PESHAWAR, Dec 22: Terrified by growing lawlessness and incidents of kidnappings for ransom, businessmen have called upon the government to declare the NWFP as a war-affected province and take measures to protect their lives and properties.
“In a province where 11 to 12 people are kidnapped daily, the government should not expect anybody to invest here; rather, businessmen are now fleeing the area,” Sharafat Ali Mubarik, president of the Sarhad Chamber of Commerce and Industry, said at a press conference here on Monday.
He said lack of fresh investments, non-revival of sick industrial units and poor infrastructure had been the stumbling block for industrial development in the province, but now kidnapping for ransom had become a major threat to the business community.
Mohammad Ishaq, vice-president of the SCCI, said that during the last 26 hours eight people, mostly businessmen, had been kidnapped in different parts of Peshawar, which spoke volumes for inefficiency of law-enforcement agencies.
He said 240 people had been kidnapped in different parts of the province during 11 months and the ransom paid involved amount from Rs25,000 to Rs20 million.
“The government’s writ doesn’t seem to exist anywhere,” he said, adding: “Right from the station house officer to the provincial police officer nobody in the police department is accessible to hear the kidnapping cases.”
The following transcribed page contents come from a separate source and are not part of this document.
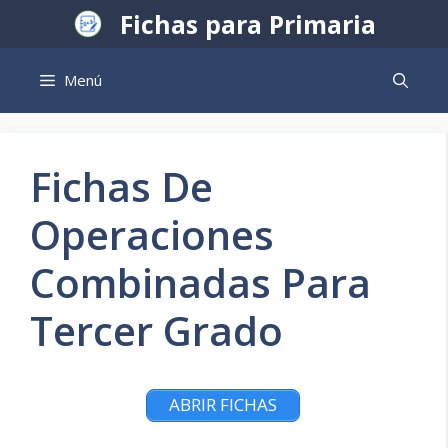
Saltar
Fichas para Primaria
al
contenido
Menú
Fichas De
Operaciones
Combinadas Para
Tercer Grado
ABRIR FICHAS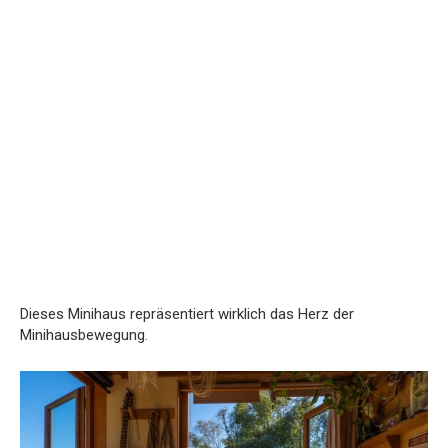
Dieses Minihaus repräsentiert wirklich das Herz der
Minihausbewegung.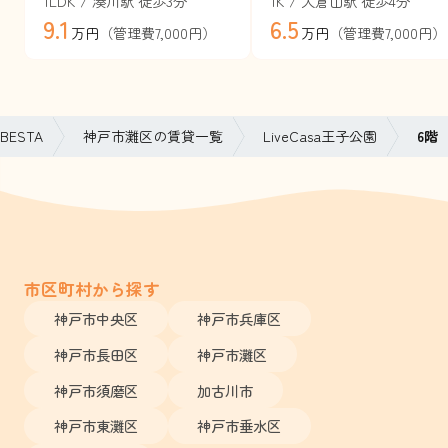
1LDK / 湊川駅 徒歩3分
1K / 大倉山駅 徒歩4分
9.1
6.5
（管理費7,000円）
（管理費7,000円）
万円
万円
ESTA
神戸市灘区の賃貸一覧
LiveCasa王子公園
6階
市区町村から探す
神戸市中央区
神戸市兵庫区
神戸市長田区
神戸市灘区
神戸市須磨区
加古川市
神戸市東灘区
神戸市垂水区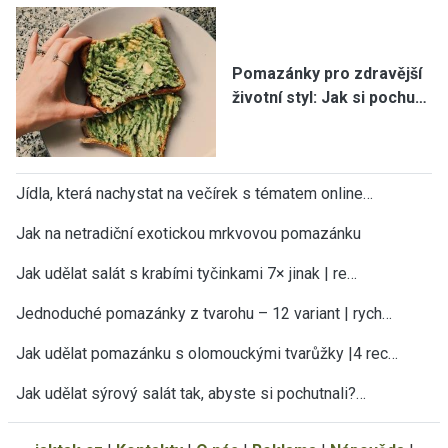
Pomazánky pro zdravější
životní styl: Jak si pochu…
Jídla, která nachystat na večírek s tématem online…
Jak na netradiční exotickou mrkvovou pomazánku
Jak udělat salát s krabími tyčinkami 7× jinak | re…
Jednoduché pomazánky z tvarohu – 12 variant | rych…
Jak udělat pomazánku s olomouckými tvarůžky |4 rec…
Jak udělat sýrový salát tak, abyste si pochutnali?…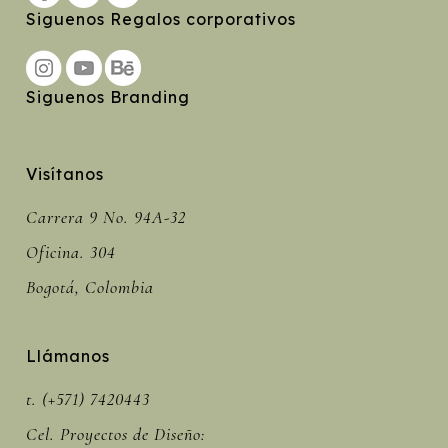
Siguenos Regalos corporativos
Siguenos Branding
Visítanos
Carrera 9 No. 94A-32
Oficina. 304
Bogotá, Colombia
Llámanos
t. (+571) 7420443
Cel. Proyectos de Diseño: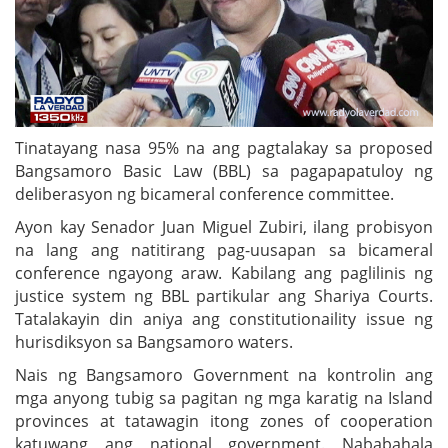
Tinatayang nasa 95% na ang pagtalakay sa proposed
Bangsamoro Basic Law (BBL) sa pagapapatuloy ng
deliberasyon ng bicameral conference committee.
Ayon kay Senador Juan Miguel Zubiri, ilang probisyon
na lang ang natitirang pag-uusapan sa bicameral
conference ngayong araw. Kabilang ang paglilinis ng
justice system ng BBL partikular ang Shariya Courts.
Tatalakayin din aniya ang constitutionaility issue ng
hurisdiksyon sa Bangsamoro waters.
Nais ng Bangsamoro Government na kontrolin ang
mga anyong tubig sa pagitan ng mga karatig na Island
provinces at tatawagin itong zones of cooperation
katuwang ang national government. Nababahala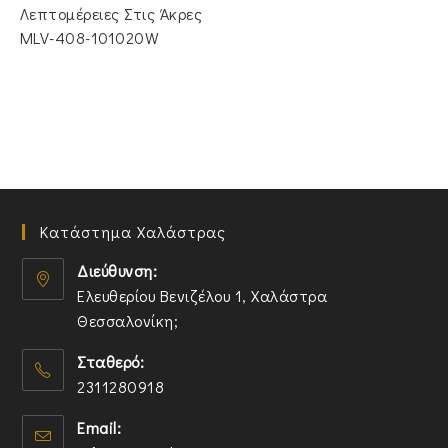
Λεπτομέρειες Στις Άκρες
MLV-408-101020W
Κατάστημα Χαλάστρας
Διεύθυνση:
Ελευθερίου Βενιζέλου 1, Χαλάστρα
Θεσσαλονίκη;
O
Σταθερό:
p
2311280918
e
n
O
Email:
s
p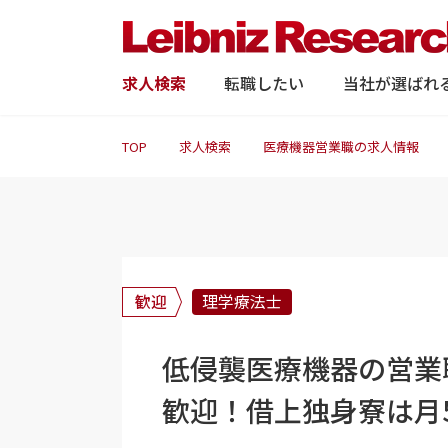
求人検索
転職したい
当社が選ばれ
TOP
求人検索
医療機器営業職の求人情報
歓迎
理学療法士
低侵襲医療機器の営業
歓迎！借上独身寮は月5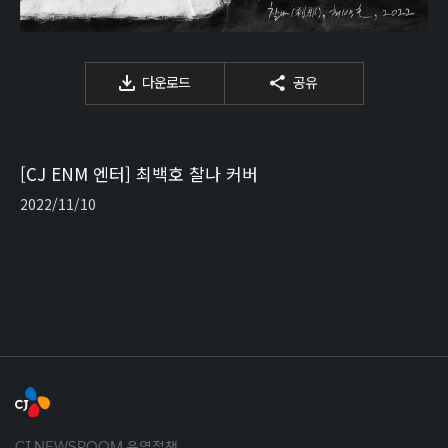
다운로드
공유
[CJ ENM 엔터] 최백호 찰나 커버
2022/11/10
CJ NEWSROOM 운영정책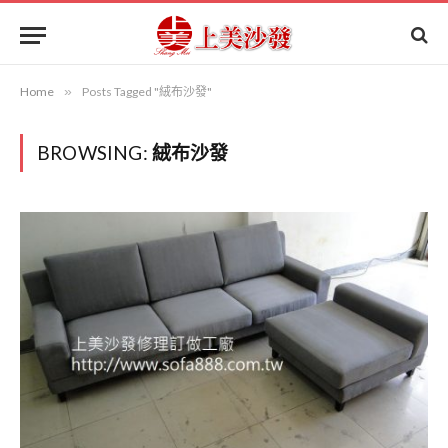
Home
»
Posts Tagged "絨布沙發"
BROWSING:
絨布沙發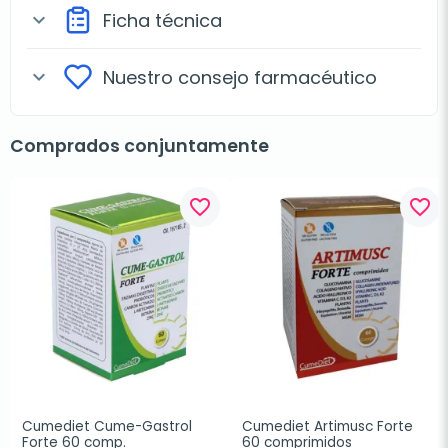
Ficha técnica
expand_more
Nuestro consejo farmacéutico
expand_more
Comprados conjuntamente
favorite_border
favorite_border
Cumediet Cume-Gastrol 
Cumediet Artimusc Forte 
Forte 60 comp.
60 comprimidos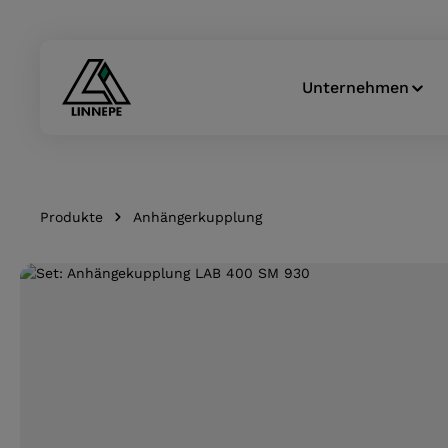
Zur Hauptnavigation springen
Unternehmen
Produkte
Anhängerkupplung
Bildergalerie überspringen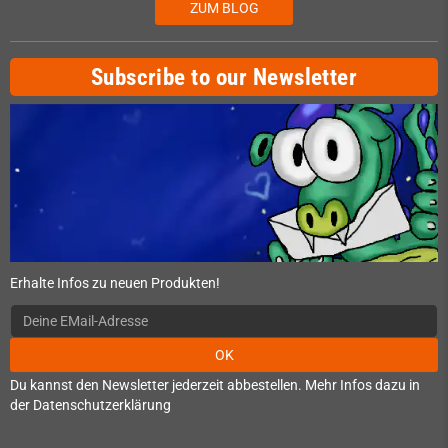
ZUM BLOG
Subscribe to our Newsletter
Erhalte Infos zu neuen Produkten!
OK
Du kannst den Newsletter jederzeit abbestellen. Mehr Infos dazu in
der Datenschutzerklärung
Of the total 3,144 industrial units in the province, he claimed, 2,795 had been closed, causing a drop in industrial labour force from 75,000 to 52,000 mainly because of the current spate of lawlessness coupled with energy crisis.
He called upon the provincial government to immediately form a citizen-police liaison committee, like the one in Karachi, to counter growing incidents of kidnapping and robbery.
He also demanded that a DIG level police officer and an assistant political agent (in case of a tribal region) should be deputed to liaison with the business community in the kidnapping cases.